Platelet secretion defect in a patient with stromal interaction molecule 1 deficiency

To the editor:

During the last few years, the Ca²⁺ sensor stromal interaction molecule 1 (STIM1) and the channel protein Orai1 have emerged as critical components of store operated Ca²⁺ entry in platelets.¹  In human platelets, both proteins were detected in dense granules and lysosome-related organelles.^2,3  However, it remains unclear whether Orai1 and STIM1 are required for human platelet function in vivo. Platelet activation requires agonist-induced elevation of intracellular Ca²⁺, which is released from intracellular stores and enters from the extracellular space. As essential second messenger, Ca²⁺ regulates fundamental cellular processes in platelets such as coagulant activity and granule release.⁴  Platelets from Stim1-deficient mice showed a marked defect in agonist-induced Ca²⁺ responses and impaired thrombus formation.⁵  However, Stim1^−/− mice showed only mild bleeding time prolongation. Mice lacking Stim1 in platelets formed unstable platelet-rich thrombi and had delayed and reduced fibrin generation in injured arterioles.⁶  Integrin-αIIβ3-mediated aggregation was not impaired in Stim1-deficient platelets.^4,6 

Patients bearing mutations in STIM1 present with immunodeficiency, autoimmune disorders, congenital myopathy, and ectodermal dysplasia.⁷  In 5 published patients, enhanced bleeding diathesis was not reported,^8-10  however, it seems that these patients were not challenged by surgeries in mucocutaneous areas (ie, tonsillectomy). The sixth patient presented with mucocutaneous bleeding symptoms.⁹  The prognosis of patients lacking functional Orai1 or STIM1 is poor unless treated by hematopoietic stem cell transplantation.

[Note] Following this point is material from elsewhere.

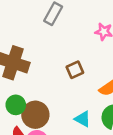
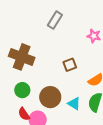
brown circle: (35, 115) -> (50, 97), moved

Here, we investigated platelet function of a patient with a homozygous R429C mutation in STIM1. The girl presented with recurrent autoimmune hemolytic anemia and thrombocytopenia, recurrent bacterial and viral infections, an enamel defect of her teeth, and mild muscular hypotonia.¹⁰  Until the age of 5 years, she did not show increased bleeding symptoms. However, she had never been challenged by a surgery in mucocutaneous areas.

Platelet aggregation after stimulation with epinephrine was slightly impaired (Figure 1A). Platelet aggregation/agglutination after stimulation with adenosine 5'-diphosphate, collagen, and ristocetin was within normal limits. Bleeding time was within the upper normal range (patient: 5.5 minutes; normal: 6.0 minutes). Flow cytometry analyses of patient's platelets revealed that platelet α (CD62P)-granule and δ (CD63)-granule secretion in response to thrombin stimulation was impaired (Figure 1B-C). Surface expression of GPIb/IX and GPIIb/IIIa, ristocetin-induced binding of Von Willebrand factor, and binding of soluble fibrinogen were normal, as well as hemoglobin, platelet count, platelet size, and lactate dehydrogenase.

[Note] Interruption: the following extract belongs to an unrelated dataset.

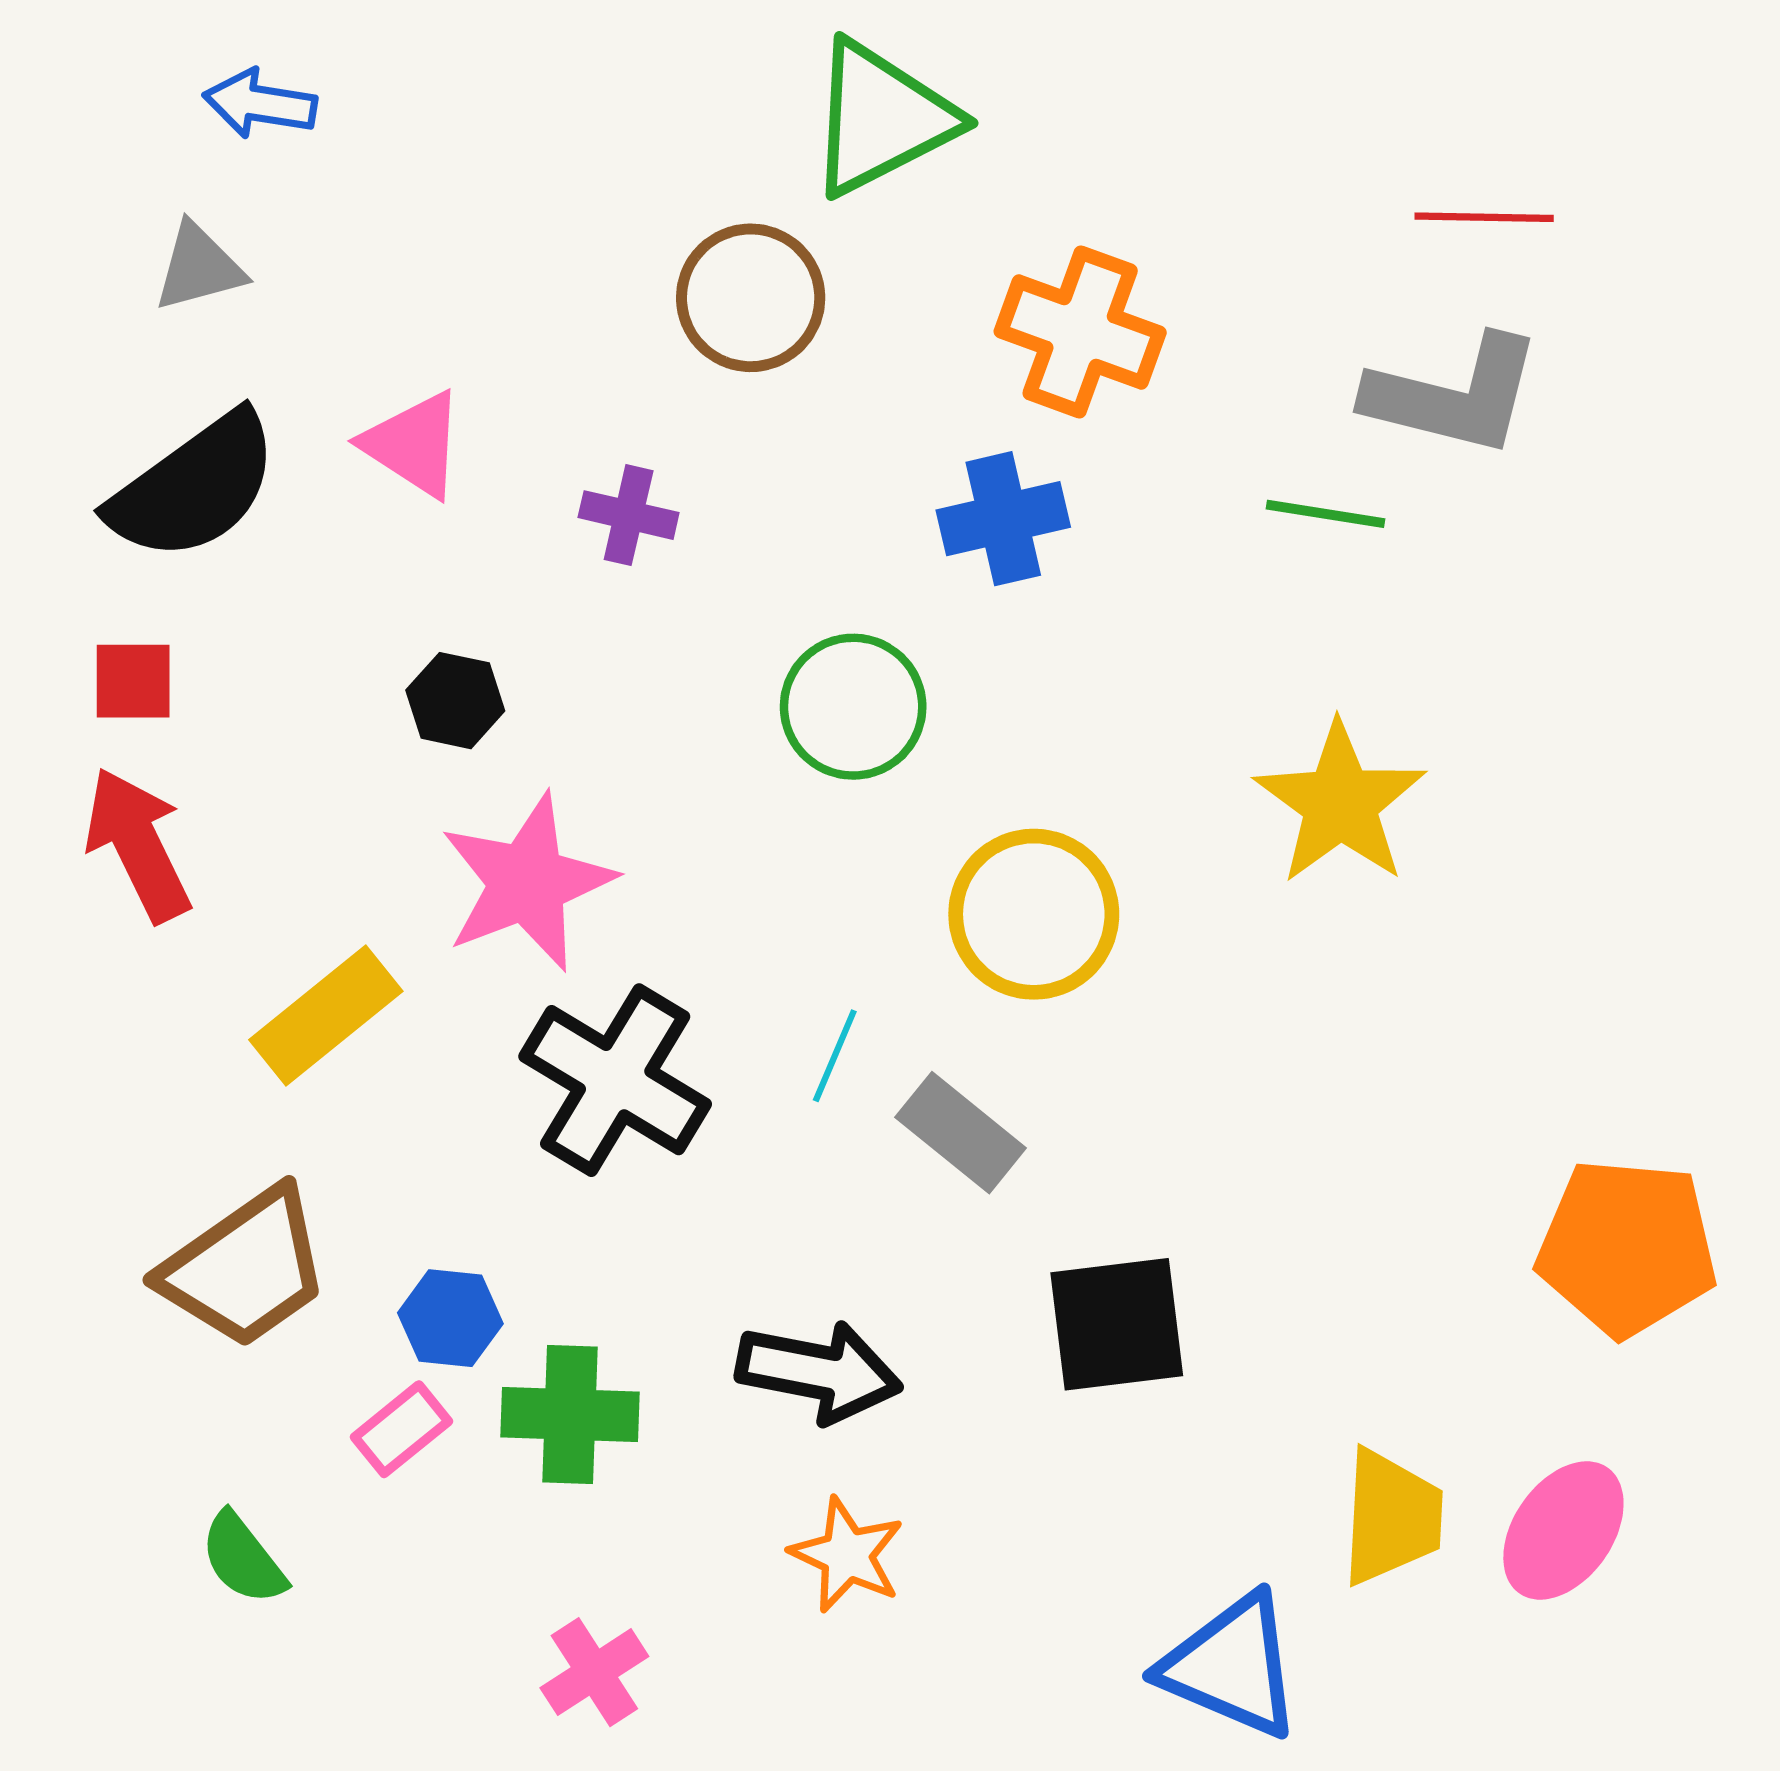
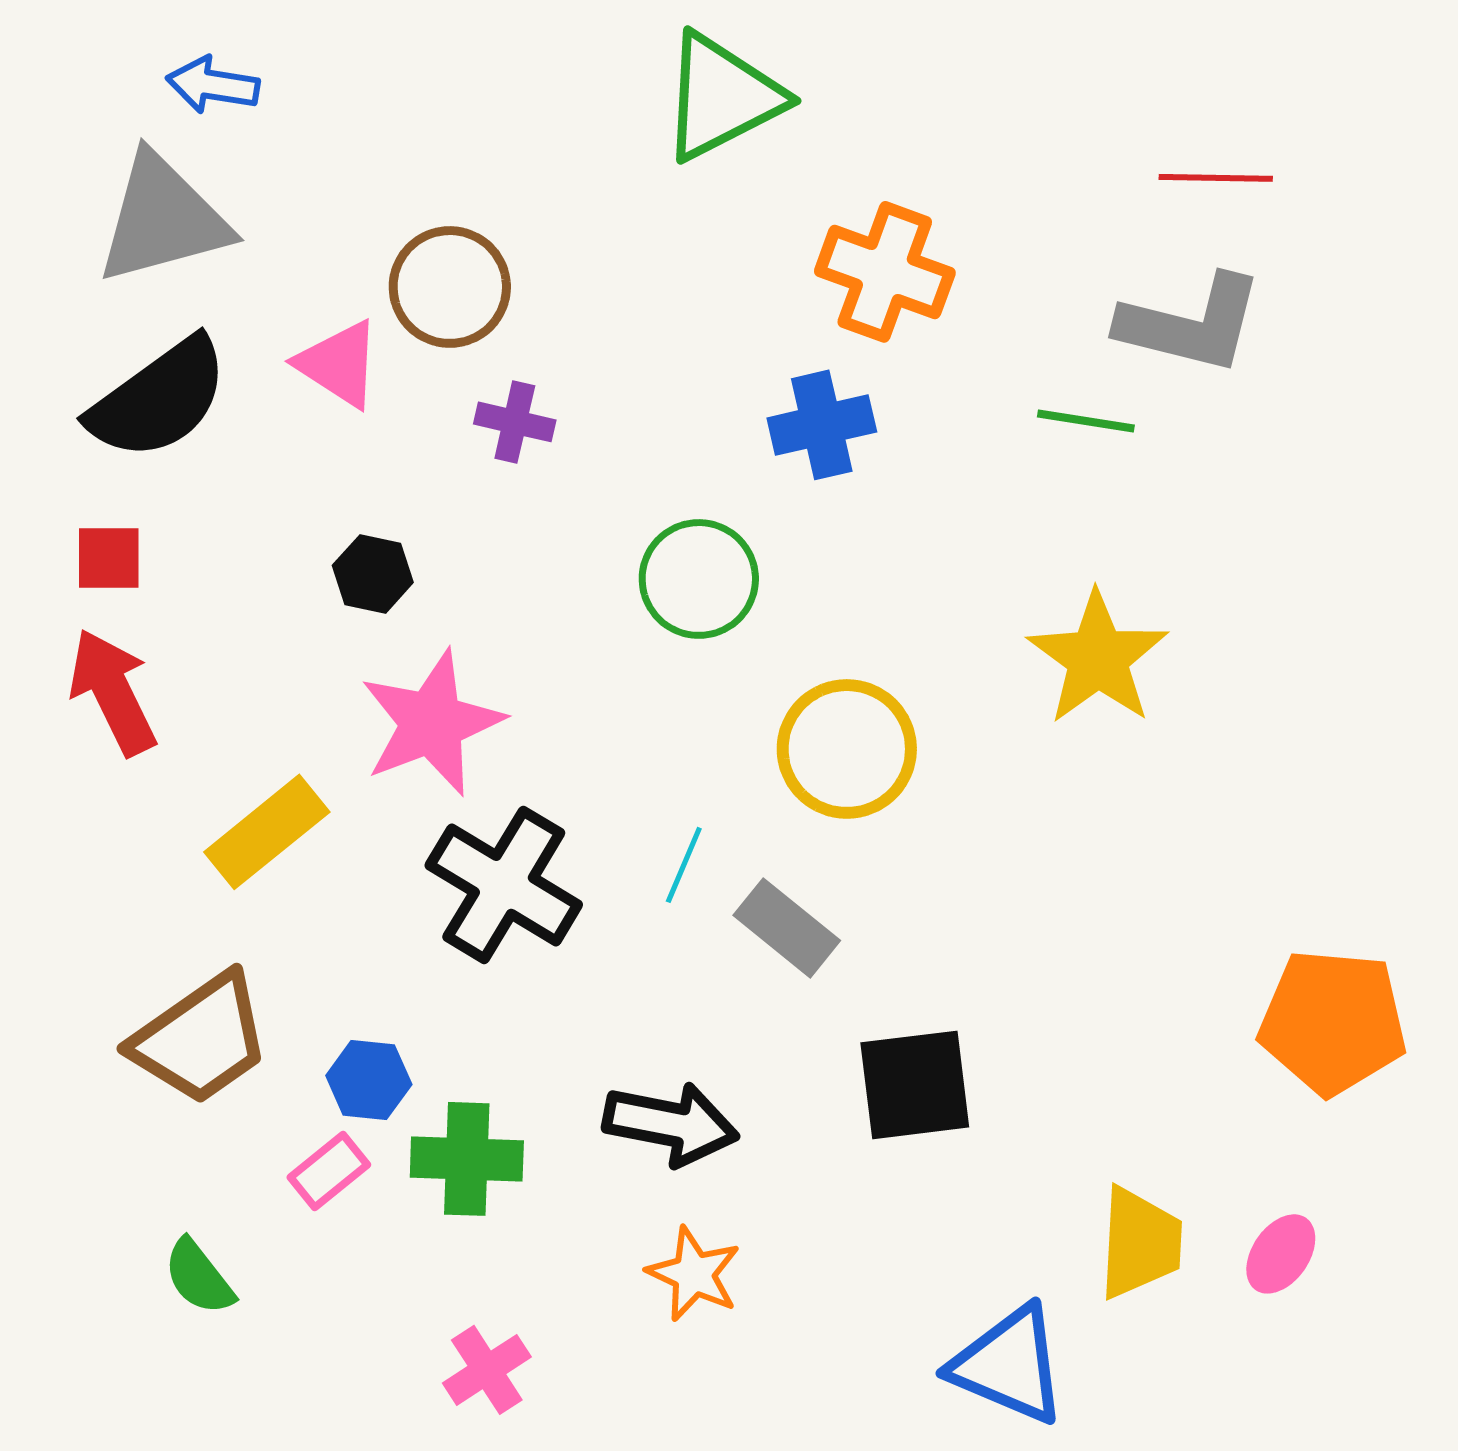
gray triangle: (199, 267) -> (163, 219), size x1.8
brown circle: (751, 298) -> (450, 287), moved
pink ellipse: (1563, 1531) -> (1281, 1254), size x0.7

Platelet analyses of the father (heterozygous STIM1 R429C mutation) revealed a reduced Ca²⁺- store content, a partially impaired store-regulated Ca²⁺ entry, as well as a secretion defect, in agreement with his heterozygous status.

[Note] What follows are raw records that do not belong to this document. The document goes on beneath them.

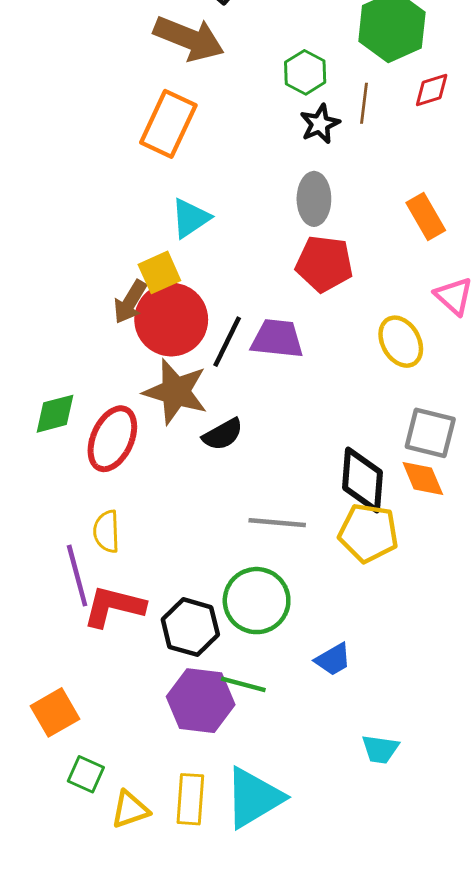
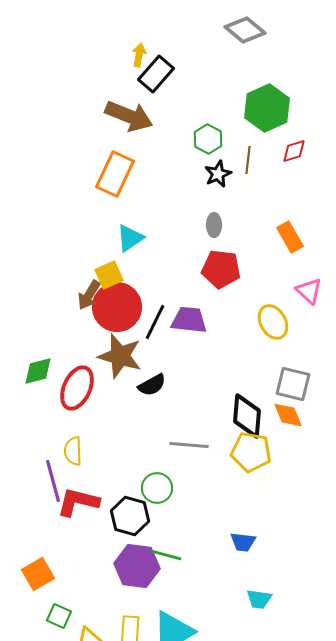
gray ellipse: (314, 199) -> (214, 225), size x0.7
green circle: (257, 601) -> (157, 488), moved, size x0.7
blue trapezoid: (333, 659) -> (243, 542), moved, turned 36

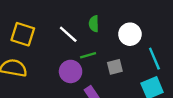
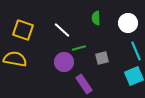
green semicircle: (94, 24) -> (96, 18), moved
white circle: (130, 34) -> (128, 23), moved

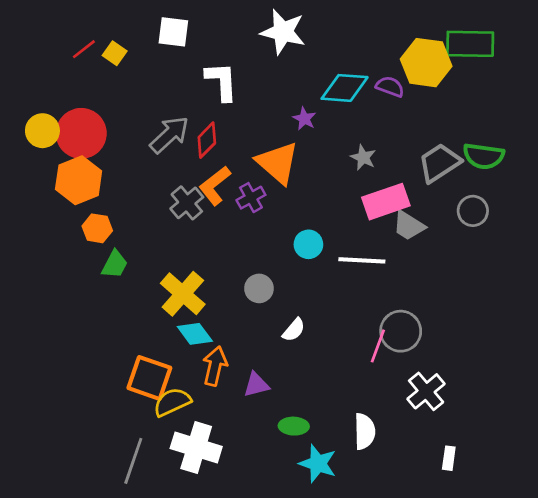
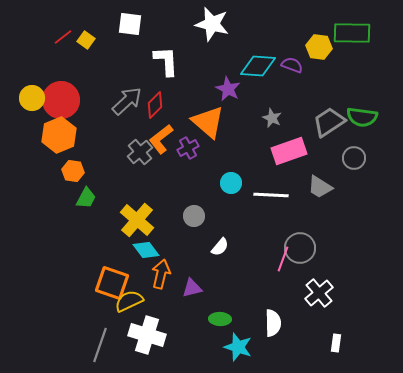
yellow hexagon: (426, 63) -> (319, 47), size x0.7
purple star: (304, 119) -> (228, 89), size x1.4
gray trapezoid: (409, 226) -> (320, 187), moved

These data extend findings in mice and show that STIM1 also plays an important role in human platelet physiology. We identified a granule secretion defect affecting α- and δ-granules in platelets from the patient with a STIM1-mutation. This storage pool defect seems similar to that observed in patients with familial hemophagocytic lymphohistiocytosis type 5 who present with mucocutaneous bleedings.¹¹  Although no major bleeding symptoms in patients with STIM1-mutations have been reported so far, our findings show that a mild bleeding diathesis seems to be an additional feature of the complex clinical syndrome associated with STIM1-deficiency.